Texas A&M University School of Public Health research into pet vaccination attitudes and how they may relate to human vaccine hesitancy was the subject of a new study recently published in the journal The vaccine.
Simon Heather, PhD, associate professor, analyzed data from an August 2023 survey of more than 2,000 dog and more than 1,400 cat owners to determine pet vaccination rates, perceptions of vaccines and pet Support for animal vaccination needs can be measured.
Declining pet vaccination rates pose challenges to society for a number of reasons, including increased incidence of pet illness and death, increased exposure to humans, potential for further genetic adaptation of pathogens, and Adverse effects on veterinarians. Many people consider their pets part of the family, and the rise in vaccine-preventable diseases can affect owners’ financial and emotional health as well.”
Simon Heather, PhD, Associate Professor, Texas A&M University
The survey first asked respondents whether they owned a dog, a cat, or both. Dog and cat owners were then surveyed about their pets’ vaccination status for five diseases for dogs and cats. These include rabies for dogs and cats, canine parvovirus and canine distemper for dogs, and feline panleukopenia and feline Bordetella for cats. Respondents then responded with their level of support for vaccination requirements for each of the diseases listed. The survey also asked respondents about perceived safety, utility and the importance of different vaccines.
In addition to specific questions about pet vaccines, the survey asked respondents about their level of trust in scientists, support for a human vaccination mandate for children, political views, religiosity, non-veterinary expenses and other dogs outside the home.
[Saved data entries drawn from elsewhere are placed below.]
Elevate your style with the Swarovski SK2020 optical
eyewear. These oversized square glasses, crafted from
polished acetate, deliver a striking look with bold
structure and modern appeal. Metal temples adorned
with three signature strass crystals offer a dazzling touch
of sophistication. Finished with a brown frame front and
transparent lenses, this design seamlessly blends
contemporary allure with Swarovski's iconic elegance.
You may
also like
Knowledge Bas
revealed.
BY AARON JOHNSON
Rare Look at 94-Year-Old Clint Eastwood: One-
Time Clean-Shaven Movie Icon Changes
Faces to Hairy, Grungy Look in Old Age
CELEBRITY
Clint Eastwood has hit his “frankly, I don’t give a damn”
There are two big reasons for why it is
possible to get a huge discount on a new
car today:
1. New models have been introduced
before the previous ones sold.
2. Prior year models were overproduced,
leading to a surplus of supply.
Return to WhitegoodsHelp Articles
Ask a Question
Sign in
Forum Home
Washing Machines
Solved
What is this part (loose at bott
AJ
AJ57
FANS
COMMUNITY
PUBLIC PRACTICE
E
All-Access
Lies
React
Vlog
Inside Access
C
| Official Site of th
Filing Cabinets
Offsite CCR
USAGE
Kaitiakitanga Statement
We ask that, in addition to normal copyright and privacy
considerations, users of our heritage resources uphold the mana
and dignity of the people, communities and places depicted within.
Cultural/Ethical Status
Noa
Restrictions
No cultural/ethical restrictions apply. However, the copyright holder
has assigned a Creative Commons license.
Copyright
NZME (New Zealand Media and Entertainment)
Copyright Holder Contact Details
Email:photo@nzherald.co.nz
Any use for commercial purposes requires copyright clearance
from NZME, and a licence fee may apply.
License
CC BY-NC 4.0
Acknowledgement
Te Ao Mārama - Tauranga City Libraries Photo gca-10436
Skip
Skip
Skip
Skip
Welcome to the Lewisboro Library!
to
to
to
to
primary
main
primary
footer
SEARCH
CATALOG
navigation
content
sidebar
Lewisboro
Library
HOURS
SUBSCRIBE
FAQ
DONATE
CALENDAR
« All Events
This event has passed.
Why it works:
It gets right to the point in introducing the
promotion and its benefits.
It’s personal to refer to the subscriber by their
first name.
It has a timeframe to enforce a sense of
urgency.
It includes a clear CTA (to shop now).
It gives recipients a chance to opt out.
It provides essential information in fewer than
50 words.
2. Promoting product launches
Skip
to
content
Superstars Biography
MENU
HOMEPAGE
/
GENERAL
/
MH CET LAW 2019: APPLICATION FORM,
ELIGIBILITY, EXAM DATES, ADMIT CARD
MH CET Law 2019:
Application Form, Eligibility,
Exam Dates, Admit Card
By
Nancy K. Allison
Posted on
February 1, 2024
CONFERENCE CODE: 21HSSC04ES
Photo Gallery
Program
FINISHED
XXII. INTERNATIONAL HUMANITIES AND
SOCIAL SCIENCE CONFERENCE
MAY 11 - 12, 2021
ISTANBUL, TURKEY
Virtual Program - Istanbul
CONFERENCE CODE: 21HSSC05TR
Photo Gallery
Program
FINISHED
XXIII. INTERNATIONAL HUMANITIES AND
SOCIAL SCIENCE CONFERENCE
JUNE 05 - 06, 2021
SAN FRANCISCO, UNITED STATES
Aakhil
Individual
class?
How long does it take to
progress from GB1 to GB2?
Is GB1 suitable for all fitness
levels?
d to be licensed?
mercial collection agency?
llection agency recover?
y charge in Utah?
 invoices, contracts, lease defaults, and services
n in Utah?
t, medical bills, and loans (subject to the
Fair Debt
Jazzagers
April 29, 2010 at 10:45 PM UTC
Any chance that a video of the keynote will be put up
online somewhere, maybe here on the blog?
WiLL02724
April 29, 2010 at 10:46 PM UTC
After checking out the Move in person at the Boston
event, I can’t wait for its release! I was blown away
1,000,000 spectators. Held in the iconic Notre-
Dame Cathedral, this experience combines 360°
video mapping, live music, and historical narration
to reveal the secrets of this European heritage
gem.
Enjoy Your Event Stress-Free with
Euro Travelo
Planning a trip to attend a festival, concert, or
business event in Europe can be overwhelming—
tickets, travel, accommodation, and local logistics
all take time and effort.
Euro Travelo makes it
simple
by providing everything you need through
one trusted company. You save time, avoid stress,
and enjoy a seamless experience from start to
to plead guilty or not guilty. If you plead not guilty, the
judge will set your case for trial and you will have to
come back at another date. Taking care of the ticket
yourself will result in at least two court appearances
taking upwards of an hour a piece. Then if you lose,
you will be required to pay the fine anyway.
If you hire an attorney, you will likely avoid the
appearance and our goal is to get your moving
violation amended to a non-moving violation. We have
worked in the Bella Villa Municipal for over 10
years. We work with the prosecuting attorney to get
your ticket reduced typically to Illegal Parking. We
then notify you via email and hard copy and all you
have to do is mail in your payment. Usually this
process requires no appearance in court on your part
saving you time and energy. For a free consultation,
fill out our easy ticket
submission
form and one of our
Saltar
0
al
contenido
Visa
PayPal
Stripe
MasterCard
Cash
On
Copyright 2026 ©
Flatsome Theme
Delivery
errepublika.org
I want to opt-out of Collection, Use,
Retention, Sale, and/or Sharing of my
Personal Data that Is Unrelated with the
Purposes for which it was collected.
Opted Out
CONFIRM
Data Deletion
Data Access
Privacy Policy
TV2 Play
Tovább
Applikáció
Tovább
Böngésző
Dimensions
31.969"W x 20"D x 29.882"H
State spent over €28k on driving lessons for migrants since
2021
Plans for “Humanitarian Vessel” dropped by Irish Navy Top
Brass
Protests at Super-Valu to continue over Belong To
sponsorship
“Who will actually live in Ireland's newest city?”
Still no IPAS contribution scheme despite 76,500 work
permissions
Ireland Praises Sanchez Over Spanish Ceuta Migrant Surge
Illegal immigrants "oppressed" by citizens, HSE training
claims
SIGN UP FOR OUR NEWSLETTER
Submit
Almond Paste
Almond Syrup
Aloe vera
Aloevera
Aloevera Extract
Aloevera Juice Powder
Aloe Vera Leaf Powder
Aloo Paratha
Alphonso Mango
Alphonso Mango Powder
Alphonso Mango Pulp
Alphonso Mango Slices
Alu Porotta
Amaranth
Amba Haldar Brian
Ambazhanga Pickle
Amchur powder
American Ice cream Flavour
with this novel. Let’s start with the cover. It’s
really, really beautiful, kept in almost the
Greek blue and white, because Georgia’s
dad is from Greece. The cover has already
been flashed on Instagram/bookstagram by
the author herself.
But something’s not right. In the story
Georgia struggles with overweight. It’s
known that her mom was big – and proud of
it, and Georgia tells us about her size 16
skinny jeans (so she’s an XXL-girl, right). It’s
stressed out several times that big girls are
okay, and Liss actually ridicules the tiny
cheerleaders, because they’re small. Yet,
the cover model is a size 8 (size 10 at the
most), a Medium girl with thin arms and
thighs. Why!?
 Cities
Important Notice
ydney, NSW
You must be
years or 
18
Asked about the frequency of exposure. . Finally, the survey measured perceptions of human vaccine safety, efficacy, and importance.
The survey found that a large majority of pet owners had their dogs and cats vaccinated against rabies, although cats were less frequently vaccinated than dogs. Other core vaccines had slightly lower, but still high doses, while there was more reluctance towards non-core vaccines. Core vaccines are generally recommended for all pets, regardless of lifestyle.
Further analysis found that perceptions of vaccine importance, efficacy, and safety served as reasonable predictors for vaccine hesitancy. Furthermore, these perceptions appear to be associated with attitudes toward the need for vaccination. Hyder’s analysis also found that pet owners are reluctant to opt for advanced vaccines without veterinary costs such as boarding or training fees. Finally, pet vaccination attitudes and perceptions appear to be less associated with political ideology than human vaccination.
The results of this study demonstrate a high level of confidence in the safety, efficacy and value of vaccines for humans and pets. Additionally, the analysis found a correlation between vaccine hesitancy in humans and animals, with support for animal vaccine requirements strongly associated with similar requirements for humans. This indicates the importance of paying more attention to vaccine hesitancy in humans and animals in future research and public health efforts and the potential for spillover effects.
“Concerns about increased reluctance remain and should be taken seriously, both for pets and humans, before the United States reaches critical thresholds to prevent large outbreaks of vaccine-preventable diseases,” Hyder said. come down from”.
Haider, SF (2023). Assessing vaccine hesitancy and supporting vaccination requirements for pets and potential spillover from humans. The vaccine. doi.org/10.1016/j.vaccine.2023.10.061.